遨因意识到旁边有个大活人,但也丝毫没有感觉到羞愧,和白泽说:“那我先走了,我等你。”
“遨因,”望月砂忽然开口叫住了遨因,遨因转过头,“嗯?”
“没事儿,就是想说,”望月砂顿了顿,继续开口:“我名为望月砂,是神界的夜神,认识你很高兴!”
是个人都会觉得莫名其妙吧,遨因眨了眨眼睛,转过身,走开了。
望月砂看着遨因的背影,开怀大笑,“还是那个死样子,目中无人。”
白泽白了一眼望月砂,“劝你慎言。”
望月砂开口说:“怎么,你还能吃了我啊,你这副身板都快让你拆零碎了吧,灵脉,灵识,你有一样是全的吗,尊贵的灵尊,请回答我。”
白泽没有回答望月砂,“你撤回了多少灵力,星盘没事?”
望月砂摸了摸鼻子,说:“放心吧,我有数,我也怕你杀了我。”吃着桌上的青提:“咦,怎么从沙华阁出来就没看见你那个小跟班了呢。”
白泽喝了口茶,缓缓说道:“紫嫣回了云灵山。”
望月砂瞬间睁大了眼睛,立即从白泽身旁弹走,喊道:“怎么老实人还撒谎呢,不是说她担着吗,她怎么跑了!”
禁山最深处有一洞穴,“曼殊穴,你真是够了,白泽,你有病吧!”望月砂看着洞穴上刻着的字,咬牙切齿地说:“白泽,禁山一共这么点地方,沙华阁,曼殊穴,归室,你怎么不把禁山这两个字改成‘遨因’呢。”
“想过。”白泽笑着进了曼殊穴。
“离帝休还有一段时间,咱俩聊会天呗。”望月砂看着打坐的白泽。
白泽睁开眼睛,“开个头吧。”
望月砂笑嘻嘻地说:“我们白泽堂堂神界之首,青帝战神,温润如玉,清新俊逸,可偏偏是个痴情种,可惜了,可惜了。”
“夜神逸群之才,玉质金相,不也是难过美人关。”白泽反击道。
“你这句话可是飞刀子了,哪疼扎哪啊,”望月砂苦笑着,“白泽,你知道我有多羡慕你吗,你虽豁出一切,但是也终究是被你盼来了,可是我的那个,是个不归人。”
白泽拍了拍望月砂的肩膀,望月砂仰头笑了起来,:“是非因果,轮回报应,是罚是赏,谁又说得清楚。相思引虽令我的心痛的要死,但我不怨却喜,我时时想着他,心就时时扯痛,每当痛的时候,我都开心极了,因为那证明我还爱他。
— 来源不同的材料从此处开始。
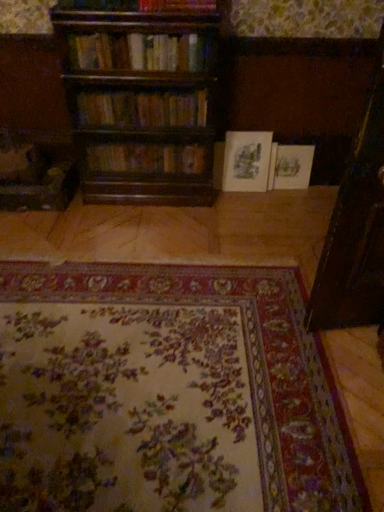 Question: Considering the positions of matte paper book at center, the fourth book viewed from the front, and floral carpet at center in the image, is matte paper book at center, the fourth book viewed from the front, taller or shorter than floral carpet at center?

Choices:
 (A) tall
 (B) short

Answer: (A)

Question: Is point (231, 167) closer or farther from the camera than point (115, 428)?

Choices:
 (A) closer
 (B) farther

Answer: (B)

Question: Estimate the real-world distances between objects in this image. Which object is farther from the matte paper book at center, the fourth book viewed from the front?

Choices:
 (A) wooden bookshelf at upper center, the first book from the front
 (B) white paper book at center, the 1th book positioned from the back
 (C) floral carpet at center
 (D) wooden bookshelf at center, marked as the second book in a front-to-back arrangement
 (E) wooden bookshelf at center, which appears as the third book when viewed from the front

Answer: (C)

Question: Which of these objects is positioned closest to the wooden bookshelf at center, the 3th book in the back-to-front sequence?

Choices:
 (A) wooden bookshelf at center, placed as the 4th book when sorted from back to front
 (B) matte paper book at center, arranged as the second book when viewed from the back
 (C) wooden bookshelf at upper center, the fifth book viewed from the back
 (D) white paper book at center, the 5th book in the front-to-back sequence
 (E) floral carpet at center

Answer: (A) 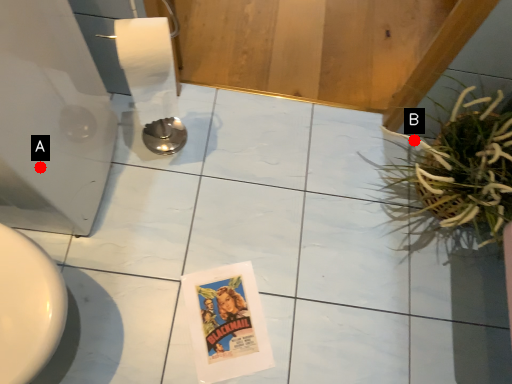 Question: Two points are circled on the image, labeled by A and B beside each circle. Which point appears farthest from the camera in this image?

”
“白泽,我刚刚说我不佩服你付出一切等待离人归来,但是有一件事,你小子令我佩服的五体投地,”望月砂含着泪,“从你确认爱上遨因的那一刻起,你就没有退缩过,什么正邪对立,身份限制,你全然不顾,光明正大地护他,疼他,爱他,哪怕他是冥皇,我佩服的是你的那份从不迟疑的勇气,而我,没有,我恨我没有,可是事到如今,也就只有恨了。”
白泽看着望月砂,他知道自己应该说一些安慰的话,可是那些话语如鲠在喉,就算世间所有安慰之词都夹着糖裹着蜜,真正抚慰人心的也不过只有那一句“你还有机会,”可是望月砂他会有吗。
虽说现分三界,但是三界初分之时便是神界之力最强,自然神界为三界之首,依次是冥界,灵界,神界实力之所以强劲是因为它有三位帝神,青帝,白帝,墨帝,三帝是父神三子,也是神界权利的象征,这帝休之日虽过程痛苦,但是可为其神骨提供能量,所谓欲戴王冠,必承其重。
白泽虽只剩一股灵脉,但是好在望月砂将白泽的部分灵力归还到了其体内,若不是没有时间调息,本不用望月砂出手协助渡帝休。但好在有惊无险,恍惚间,在渡帝休期间,白泽好想像看到了遨因穿着那红纱,在静谧的夜空下,身子摇曳,缓缓归来。
白泽和望月砂站在曼殊穴外的竹林前,望月砂开口说:“白泽,如果有一天你发现我不爱他了,那就带着两壶清酒来我坟前吧。”
白泽看着望月砂,一言不发。
我若爱你,我和你就还有关联,我宁可日日悔恨,日日忍受相思引锥心,可我不能接受你我此生无关。
“你与遨因经历过恩怨坎途,虽是感人肺腑,但你比我更清楚,这绝不是苦尽甘来,稍一不慎,便是重蹈覆辙。”望月砂看着白泽。
白泽说:“这些我又何尝没有想过,过了这么久,本以为一切烟消云散,我可以带着遨因做一对潇洒自由的散仙,可是,这三界中的是非恩怨,黑白曲直,犹如泥沼深渊,追着他,拉着我。”
须臾数年,我愿携着朝露星曦,相伴君侧;天地悠悠,我只愿我捧在手心的少年,有一安心之所。